Former victim Ginger is sitting in conference room being questioned by Lieutenant Hobart and evaluating psychiatrists Doctor Hyatt
Doctor Hyatt
"Well, since your recollection is so disjointed, might I suggest regressive hypnosis...this will sometimes bring to the surface events that the conscious doesn't remember, but the subconscious is able to recall and relive those missing moments...it's about 80 percent accurate."
Ginger
" I know it's there, but it's all fragmented, I know I was drugged, but pieces are missing."
Hyatt
"Well, I suggest we get you into a session immediately this morning...and I also wanted to thank you for coming forth on this case, we haven't had any moment and your the first on to come forth!"
(1 Hour Later)
Laying on couch, Ginger is being taken under by Doctor Hyatt.
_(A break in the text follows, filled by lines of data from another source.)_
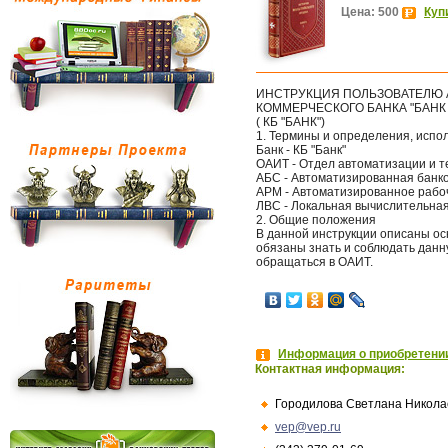
Цена: 500
Куп
ИНСТРУКЦИЯ ПОЛЬЗОВАТЕЛЮ
КОММЕРЧЕСКОГО БАНКА "БАНК
( КБ "БАНК")
1. Термины и определения, испо
Банк - КБ "Банк"
ОАИТ - Отдел автоматизации и т
АБС - Автоматизированная банко
АРМ - Автоматизированное рабо
ЛВС - Локальная вычислительная
2. Общие положения
В данной инструкции описаны ос
обязаны знать и соблюдать данну
обращаться в ОАИТ.
Информация о приобретении
Контактная информация:
Городилова Светлана Никола
vep@vep.ru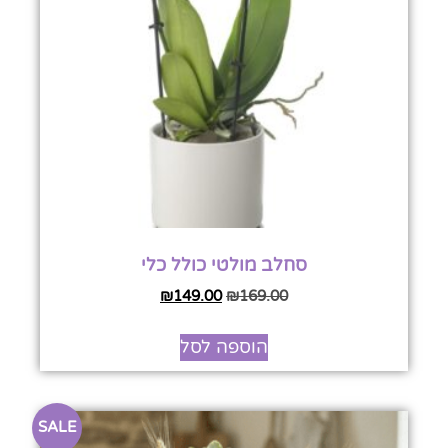
סחלב מולטי כולל כלי
₪
149.00
₪
169.00
הוספה לסל
SALE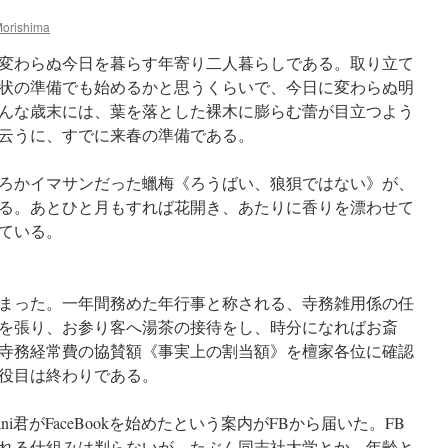
orishima
変わらぬ今日を暮らす年寄り二人暮らしである。取り立て
状の準備でも始めるかと思うくらいで、今日に変わらぬ明
んな歳末には、葉を落とした裸木に膨らむ蕾が目立つよう
云うに、すでに来春の準備である。
ろかイマサンだった蠟梅《ろうばい、狼狽ではない》が、
る。あとひと月もすれば花開き、あたりに香りを漂わせて
ている。
まった。一年間務めた年行事と称される、寺務雑用係の任
を張り、お参り客へ湯茶の接待をし、時分になればお斎
寺務経常費の協賛額《事実上の割当額》を檀家各位に確認
役目は終わりである。
ni君がFaceBookを始めたという案内がFBから届いた。FB
れる仕組みは判らないが、たぶん同志社大学とか、年齢と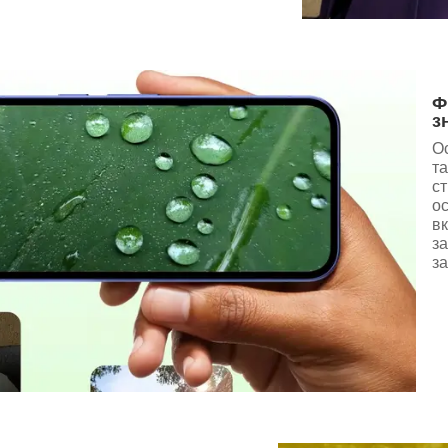
Ф
з
Ос
т
ст
ос
в
за
за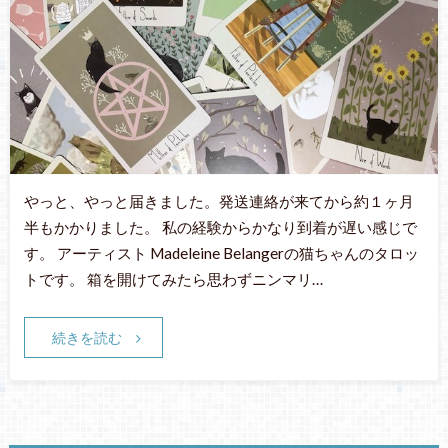
やっと、やっと届きました。発送連絡が来てから約１ヶ月
半もかかりました。 私の経験からかなり到着が遅い感じで
す。 アーティスト Madeleine Belangerの猫ちゃんのタロッ
トです。 箱を開けてみたら思わずニンマリ…
続きを読む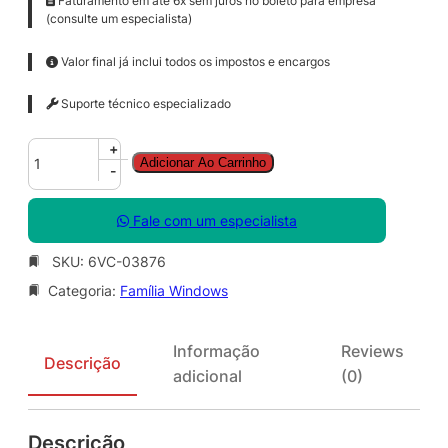
Faturamento em até 6x sem juros no boleto para empresa
(consulte um especialista)
Valor final já inclui todos os impostos e encargos
Suporte técnico especializado
W
+
Adicionar Ao Carrinho
i
-
n
R
Fale com um especialista
m
t
SKU:
6VC-03876
D
Categoria:
Família Windows
s
k
t
Informação
Reviews
p
Descrição
adicional
(0)
S
r
v
Descrição
c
Video camera focused on her face and body.
Hyatt
"Okay Ginger, we're going to go back now, and I want you to think back to when you were recently hungry, where did we go last when we were hungry?"
Ginger
"Whole Foods (starts laughing)...I like it there!"
Hyatt
"Of course you do, good selection, quality food, nice people, meet new friends, so tell me...Ginger did you meet any new friends at Whole Foods recently?"
Ginger
"I did meet new Friends...a nice boy...with a friend!"
Hyatt
"And what were you and your new friends doing?"
Ginger
"Yrying things, tasting things, and I thought...I want this guy, I wanted him to like me, I haven't been with many men, at least not by choice..."
Hyatt
"So, you are use'd to them forcing themselves on you, is that correct?"
Ginger
"Yes, always, always thought that was the way things were done, to please...do what's expected, what I was told to do, just like Daddy wanted!"
Lieutenant Hobart
"This line of questioning is drifting from our core, can we focus back toward the abduction?"
Doctor Hyatt
"It will circle back as she exacerbates her pent up anguish, her doubts and anger is caught up with her anguish and confusion...just let her vent!"
Ginger
"He wanted me to taste his smoothie, thought it odd that it was there, that he would just bring it into the store and yet..."
Hyatt
"And yet?"
Ginger
"I wanted to please him, he smiled and it made me happy...I wanted him to stay..."
Hyatt
"So, how did it make you happy Ginger?
Ginger
"I tasted his smoothie, I laughed, I danced, I smiled, it was awesome!"
Hyatt
"What did you do after that?"
Ginger
"Well...he and his friend took me for a ride in his...I think it was a Jeep, a fancy one, a nice one...all baby blue with chrome bumpers!"
Hyatt
"Where did they take you in the baby blue Jeep?"
Ginger
"I see, dark driveways, some apartments in the back, couldn't see much!"
Hyatt
"Any landmarks, maybe stores, business, is there anything you can recall Ginger?"
Ginger
"Trolley Tracks, kind of overgrown, Time Saver and a Starbucks across the street...I wanted to go get a coffee, but they just drug into the house...I couldn't walk, I was acting pretty silly."
Hyatt
"What did they do to you in there?"
Ginger
I don't know, they layed me down on a cot thing, strapped me down so I guess I wouldn't roll out of the cot, and started plugging stuff into me...like pads, sensors, needles, and I remember laughing while they did this, I should have been feeling pain, but I couldn't feel anything...know what I mean?"
Hyatt
"Of course, do any names come to mind?"
Ginger
"Well my man, the guy I liked said his name was Mike...but then later everybody else was calling him Brian, I dunno...maybe a nickname?"
Hyatt
"Any marks on him, maybe some unusual stickers or markings on the Jeep?"
Ginger
"Not really, just a big decal on the inside of the back window, with some parking permits, stuff like that..."
Hyatt
"Do you remember what any of them said?"
Ginger
"Oh yea, they all said the same thing, Tulane Medical School!"